As he has done throughout the trial, the defendant said he could not remember anything from the conversation with his wife, until finding her unresponsive on the bed the next morning. He said he froze at that point and it felt "like a nightmare".

However, prosecutor Peter Makepeace noted that Fong's phone had been accessed several times since 4.42am, and asked why Fong had made no attempt to save his wife.

"Your wife might have been saveable when you saw her lying on the bed. So what did you do to try and save her? Not a single thing, did you? What you did was sit and turn your phone on and off nine times," said Mr Makepeace.

The court heard that Fong called his son Alonzo the next morning to tell him that his mother was not responding and that he hoped she "could still be saved".

During a call to the emergency services, Alonzo said: "I think they got into an argument and then what he told me is he lost it and covered her mouth and just told me she's gone."

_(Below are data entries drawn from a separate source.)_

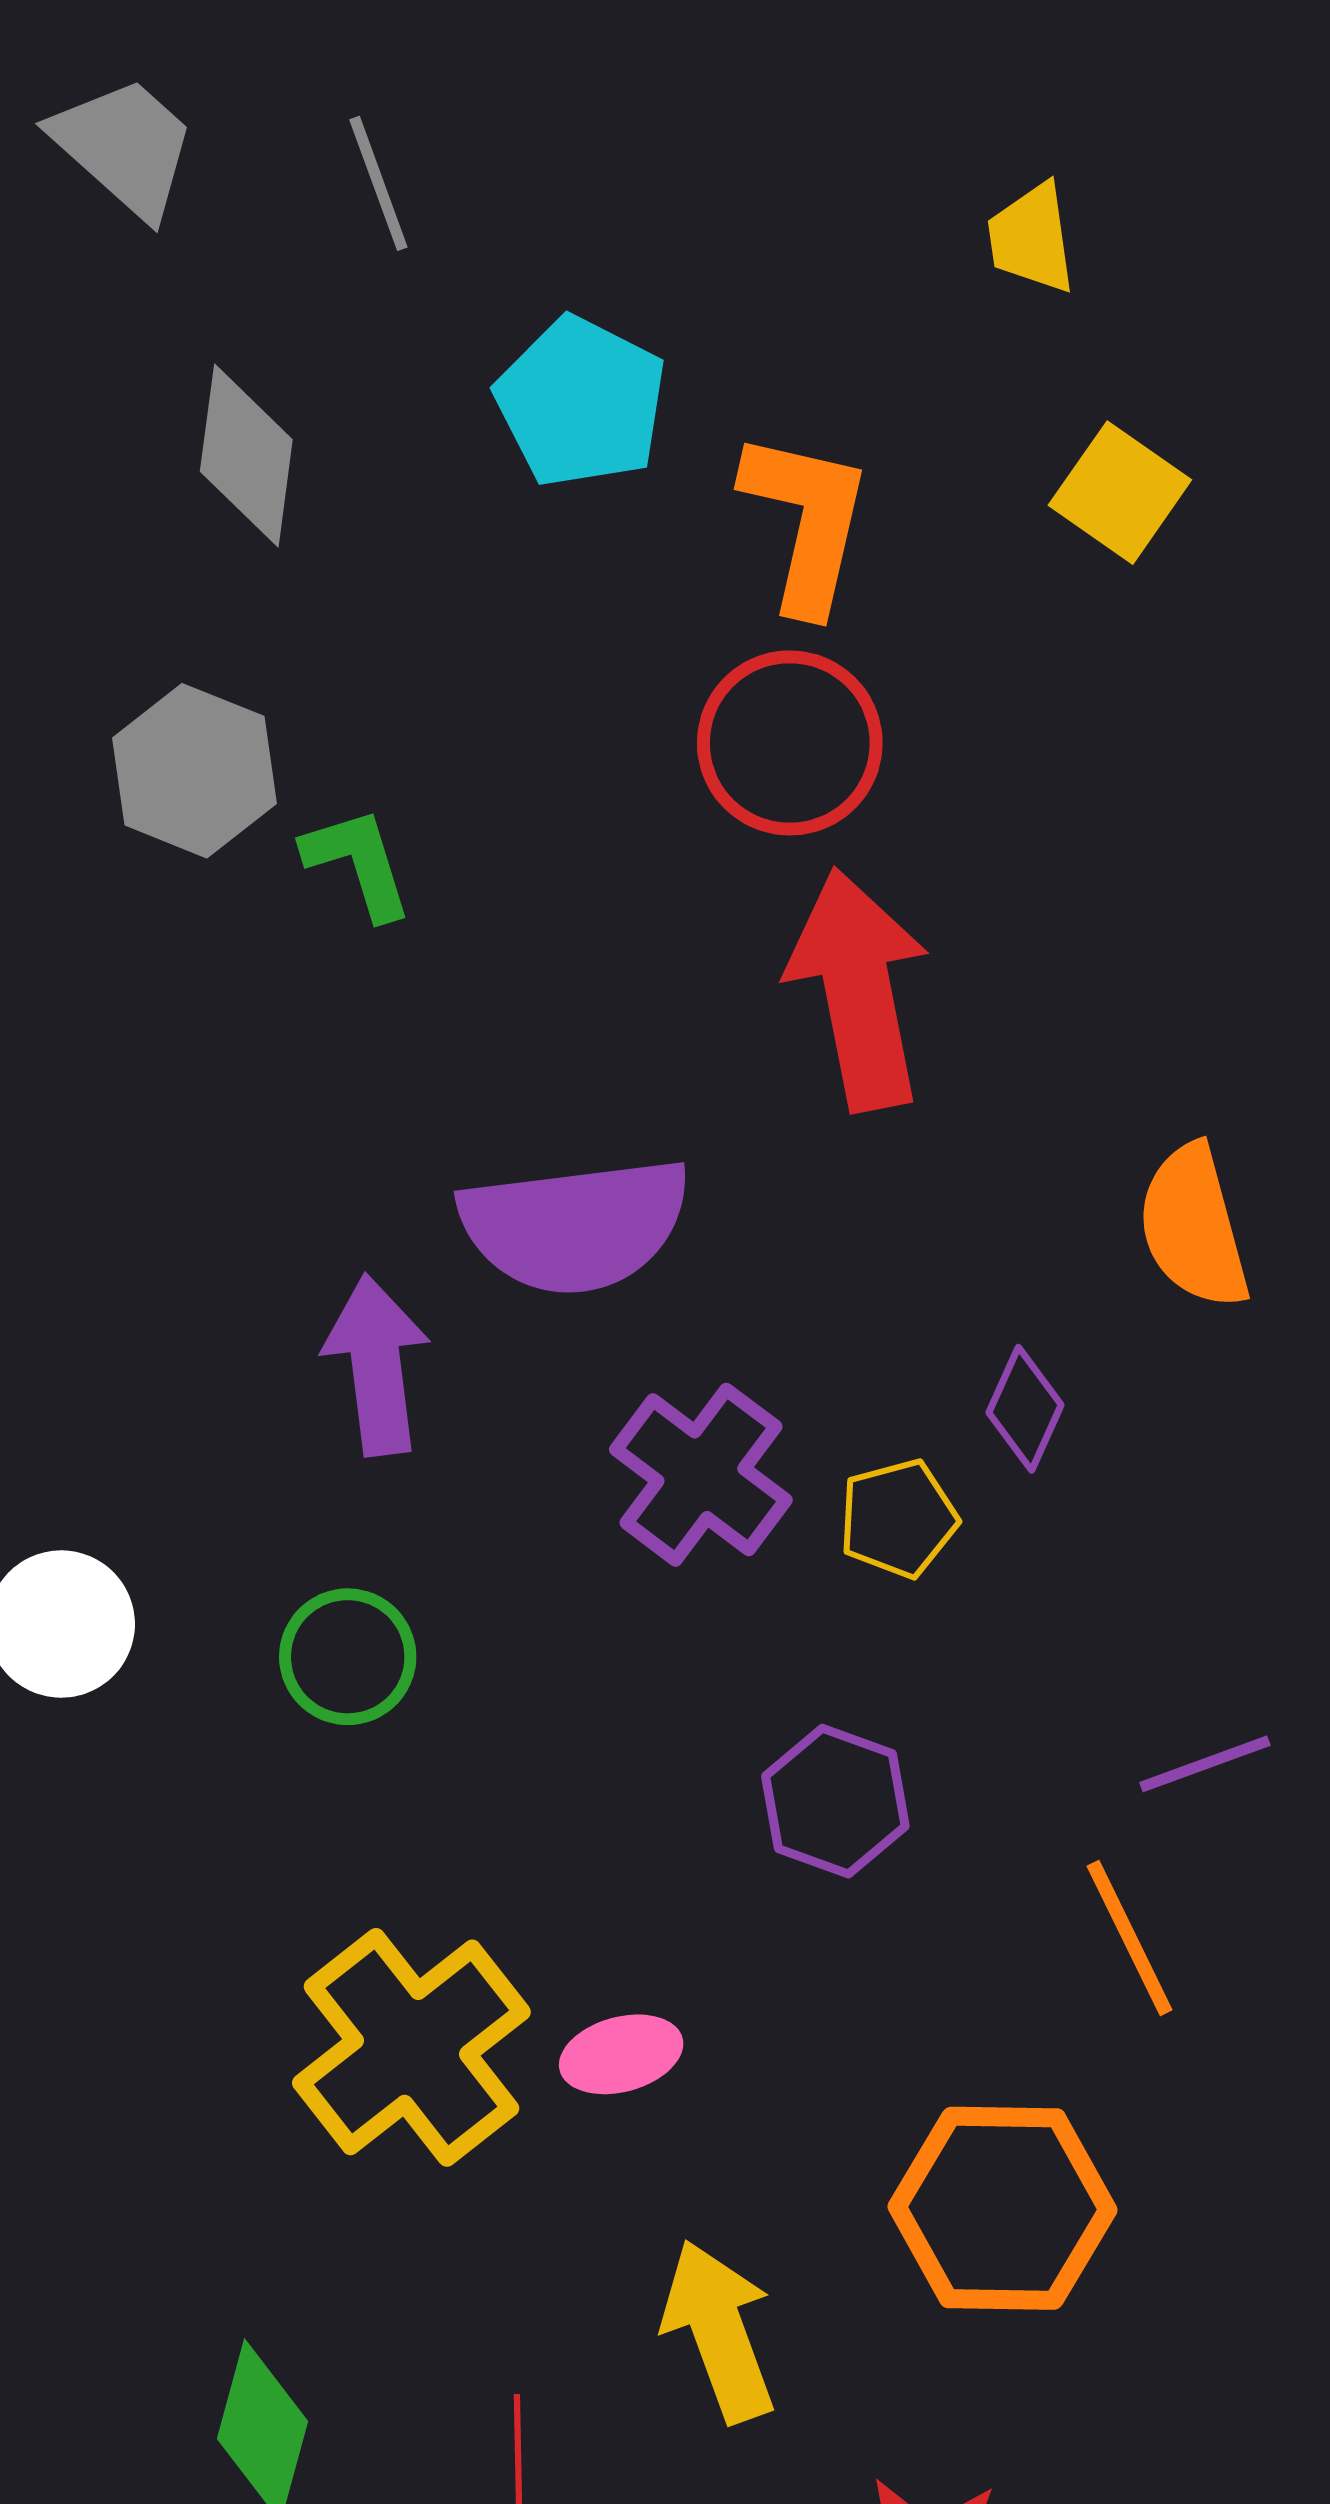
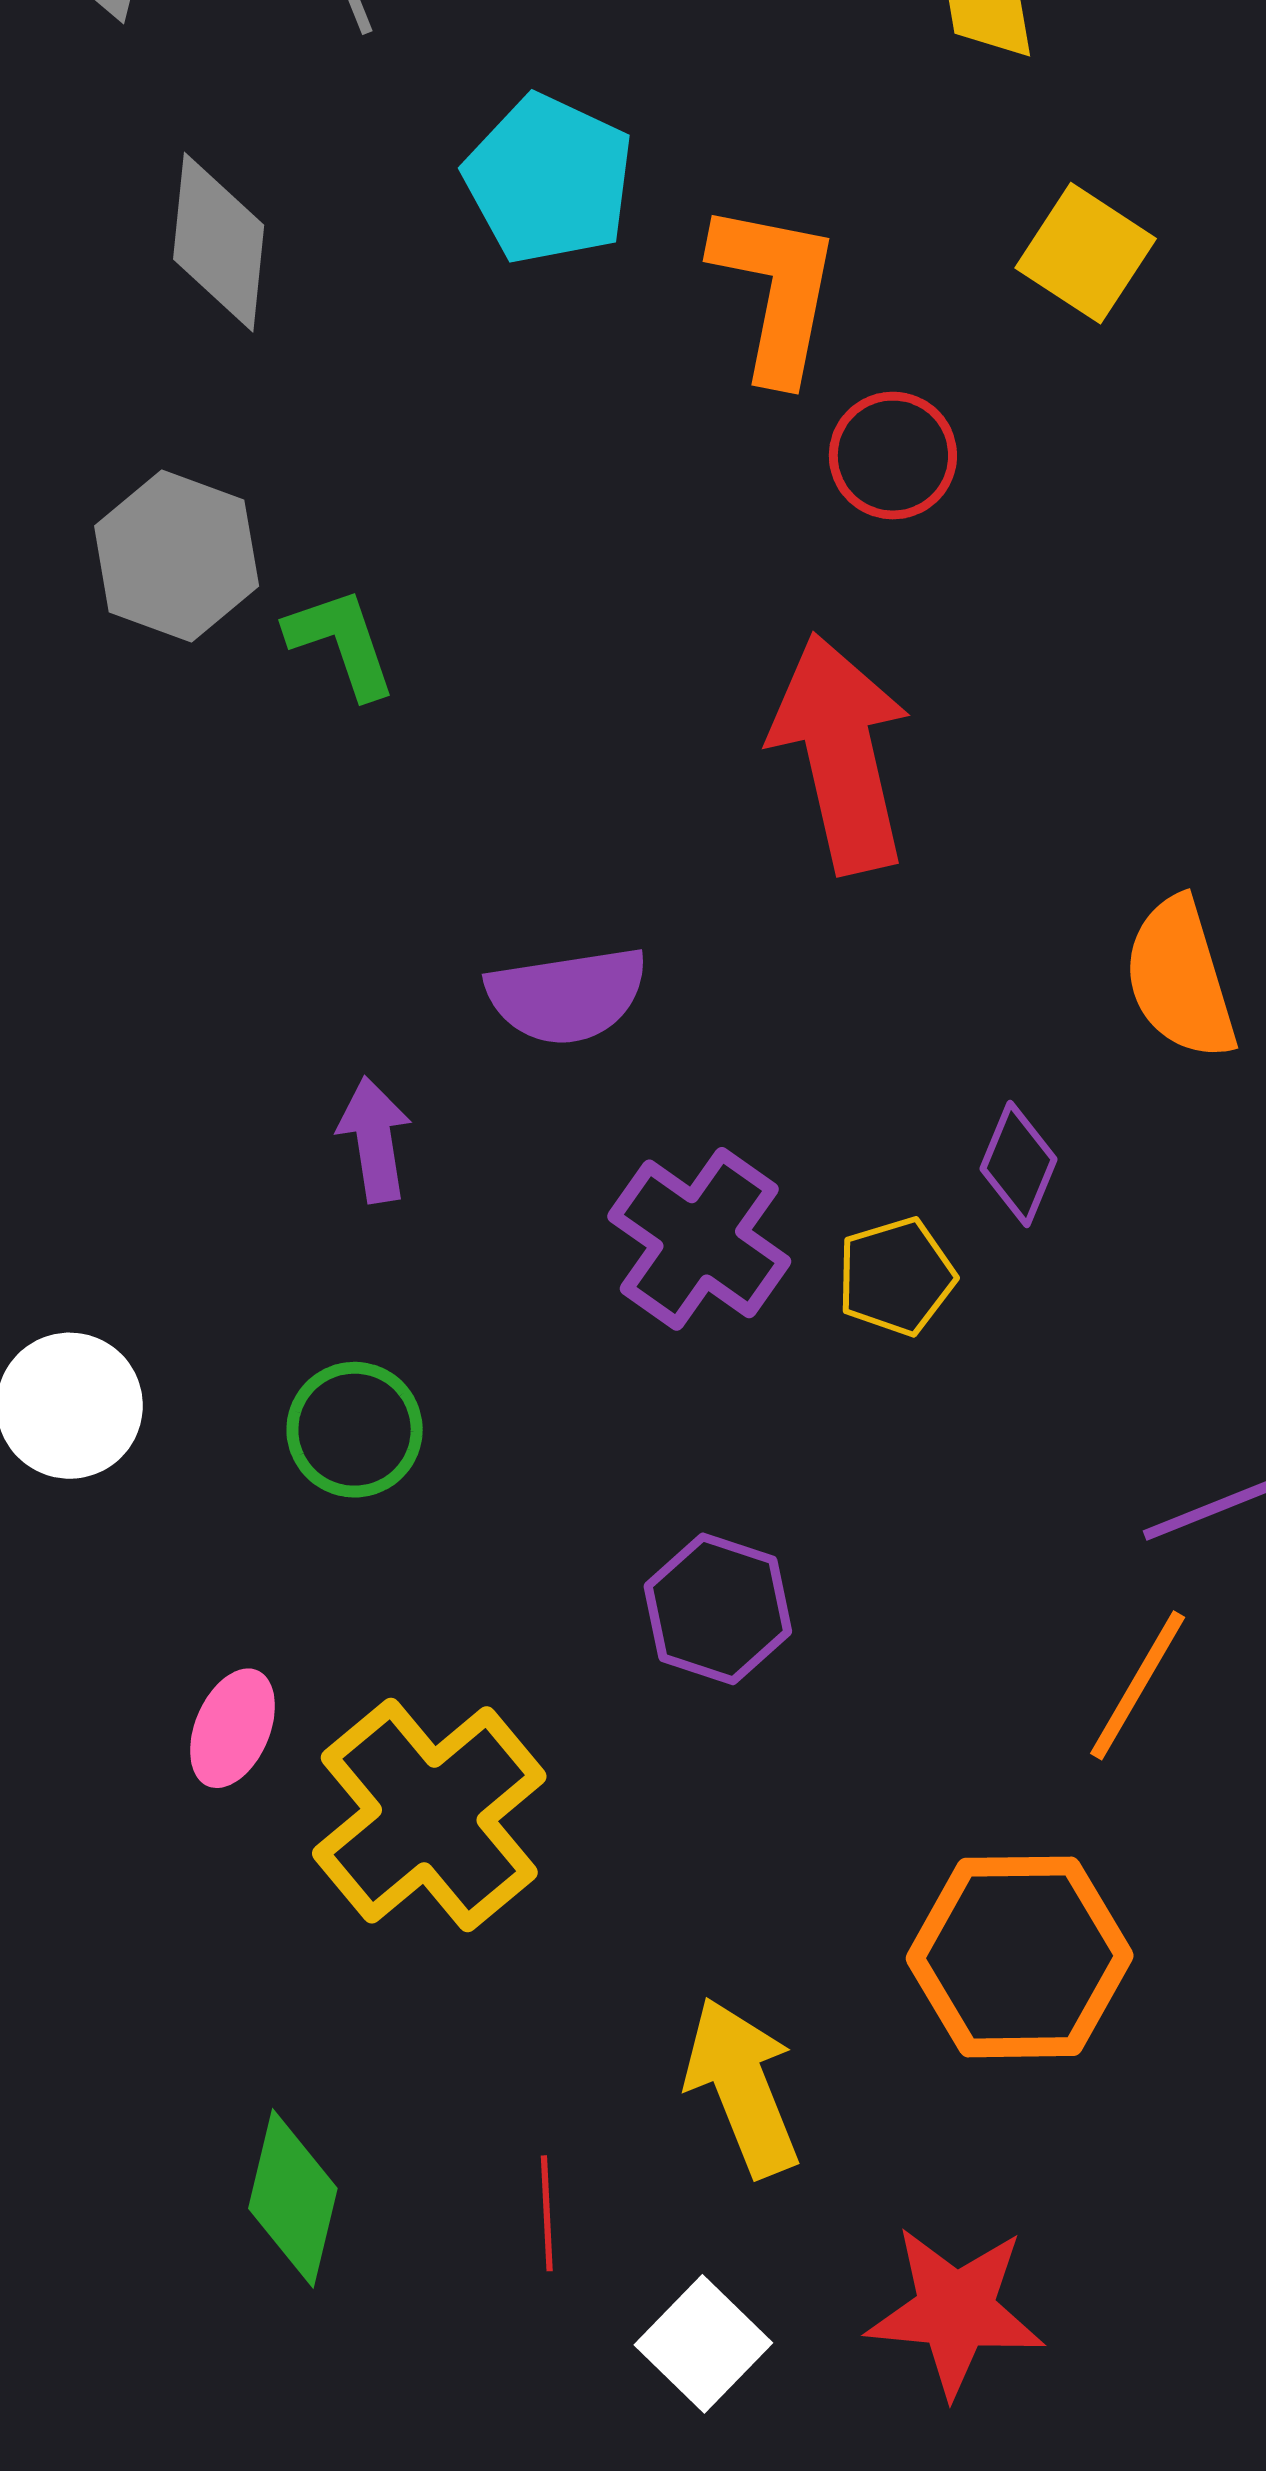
red circle: (790, 743) -> (893, 456), moved, size x0.7
purple semicircle: (575, 1225) -> (567, 995), size x0.7
purple arrow: (377, 1365) -> (375, 1140), size x0.7
purple hexagon: (835, 1801) -> (718, 1609), moved
orange line: (1130, 1938) -> (1138, 1685), turned 58
pink ellipse: (621, 2054) -> (232, 1728), moved, turned -50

Fong's memories of the arrival of police and paramedics, his arrest, and questioning at the police station were also very sparse. But the jury heard that while in the holding cell after his arrest, Fong was recorded as saying: "I snapped. I just wanted her to keep quiet."

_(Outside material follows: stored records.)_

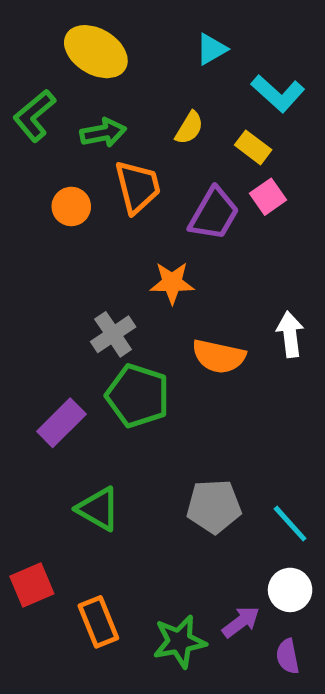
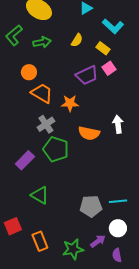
orange trapezoid: (138, 187) -> (42, 93), moved, turned -45
purple trapezoid: (214, 214) -> (87, 75), turned 35
gray pentagon: (214, 506) -> (91, 206), moved
cyan line: (290, 524) -> (118, 201), turned -54

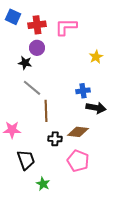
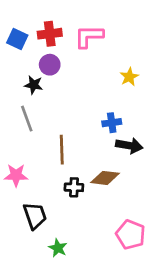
blue square: (13, 17) -> (17, 39), moved
gray line: (32, 88) -> (27, 119), moved, turned 30
pink pentagon: (78, 161) -> (131, 235), moved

During the trial, Fong had described his 28-year marriage as "wonderful - we were so happy", adding that the couple had some "bickerings" but they never became physical.

He consistently expressed regret at his fatal actions, telling the court: "My heart is very, very painful, it's been ripped apart, my whole world is collapsing. It's blank."

Over five days, the prosecution and defence questioned Fong and his son Alonzo as well as the pathologist and police officers.

Fong's three sons were present during the change of plea. They chose not to make a statement to the media.